Z każdą godziną jego zazdrość rosła, gęstniała jak mgła, która przesłaniała zdrowy rozsądek. Wiedział, że powinien ufać Annie. Nigdy nie dała mu powodów, by w nią wątpić. A jednak...
W głowie rozbrzmiewały echa dawnych ran, złamanych obietnic, zawodów, które kiedyś przeżył. Stracił już jedną osobę, na której mu zależało. Nie mógł stracić kolejnej.
Kiedy w końcu wróciła, Patryk był już innym człowiekiem. Naburmuszony, spięty, milczący.

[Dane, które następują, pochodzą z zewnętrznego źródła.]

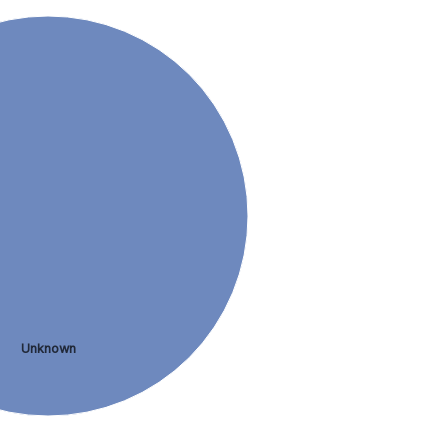
Unknown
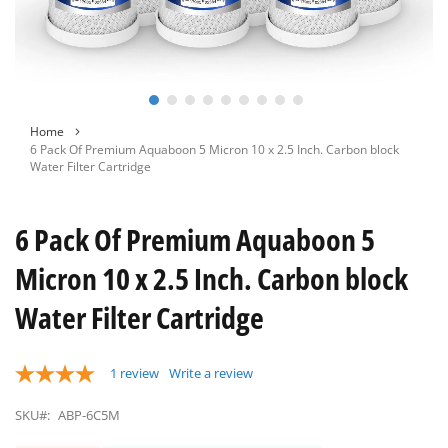
Skip
Home
to
6 Pack Of Premium Aquaboon 5 Micron 10 x 2.5 Inch. Carbon block
the
Water Filter Cartridge
beginning
of
the
6 Pack Of Premium Aquaboon 5
images
gallery
Micron 10 x 2.5 Inch. Carbon block
Water Filter Cartridge
1
review
Write a review
SKU#:
ABP-6C5M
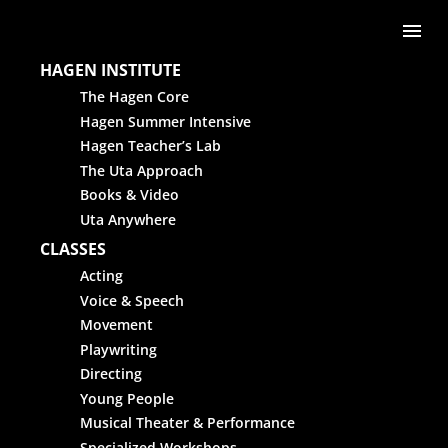
Skip to content
Me
HAGEN INSTITUTE
The Hagen Core
Hagen Summer Intensive
Hagen Teacher’s Lab
The Uta Approach
Books & Video
Uta Anywhere
CLASSES
Acting
Voice & Speech
Movement
Playwriting
Directing
Young People
Musical Theater & Performance
Specialized Workshops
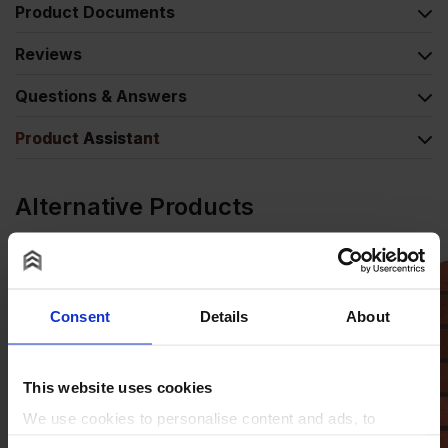
Product Documents
Reviews
Questions & Answers
Product Assistant
Alternative Products
Consent
Details
About
This website uses cookies
We use cookies to personalise content and ads, to
provide social media features and to analyse our traffic.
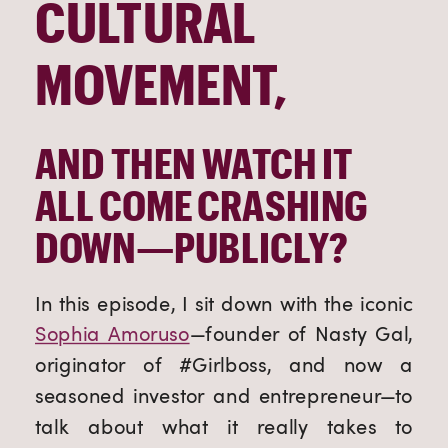
CULTURAL
MOVEMENT,
AND THEN WATCH IT
ALL COME CRASHING
DOWN—PUBLICLY?
In this episode, I sit down with the iconic
Sophia Amoruso
—founder of Nasty Gal,
originator of #Girlboss, and now a
seasoned investor and entrepreneur—to
talk about what it really takes to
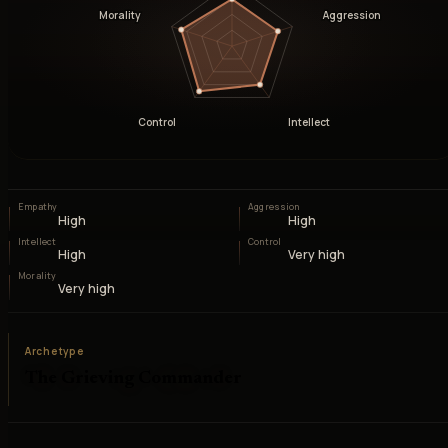
Morality
Aggression
Control
Intellect
Empathy
Aggression
High
High
Intellect
Control
High
Very high
Morality
Very high
Archetype
The Grieving Commander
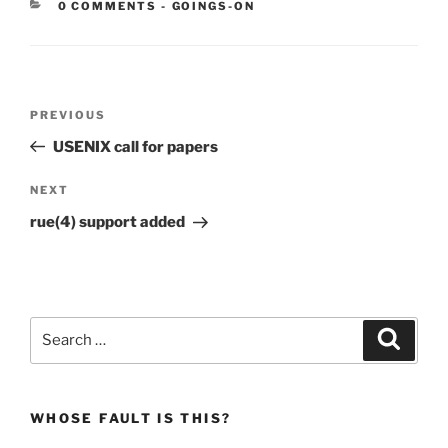
CATEGORIES:
0 COMMENTS
-
GOINGS-ON
Post
Previous
PREVIOUS
navigation
Post
USENIX call for papers
Next
NEXT
Post
rue(4) support added
Search
Search
for:
WHOSE FAULT IS THIS?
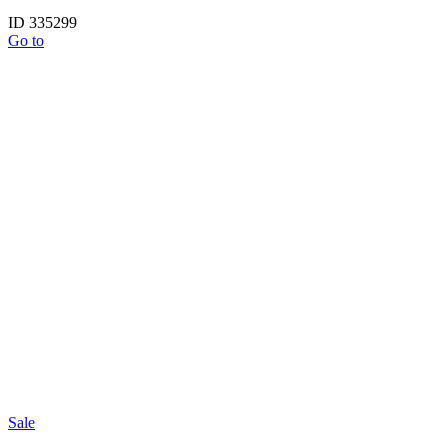
ID 335299
Go to
Sale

Nie mógł spojrzeć jej w oczy, nie od razu. Anna odłożyła torebkę, podeszła do niego i delikatnie dotknęła jego ramienia.
– Co się stało? – zapytała cicho.
Patryk wzruszył ramionami.
– Nic.
– Nie wyglądasz na kogoś, komu nic nie jest – powiedziała z lekkim uśmiechem, ale w jej oczach czaiło się zrozumienie. – Chodzi o dzisiejszy obiad, prawda?
Nie odpowiedział. Patrzył gdzieś w bok, próbując nie zdradzić swoich emocji, ale one już dawno były widoczne.
– To było tylko spotkanie, Patryk. Przysięgam. Nic więcej. – Jej głos był łagodny, ale stanowczy.
Patryk zamknął oczy na chwilę, biorąc głęboki oddech. Jego złość powoli topniała, ustępując miejsca zmęczeniu. Wiedział, że Anna nie kłamała. Wiedział, że powinien jej ufać. Tylko dlaczego było to takie trudne?
Podniósł rękę i delikatnie musnął jej policzek. Anna westchnęła i ujęła jego dłoń w swoje ciepłe palce.
– Przepraszam – wymamrotał w końcu.
Uśmiechnęła się i przysunęła bliżej.
– Nie musisz. Po prostu mi ufaj.
Patryk przyciągnął ją do siebie i wtulił twarz w jej włosy. Pachniały domem, bezpieczeństwem, miłością. Wiedział, że musi nauczyć się ufać. Inaczej sam siebie zniszczy.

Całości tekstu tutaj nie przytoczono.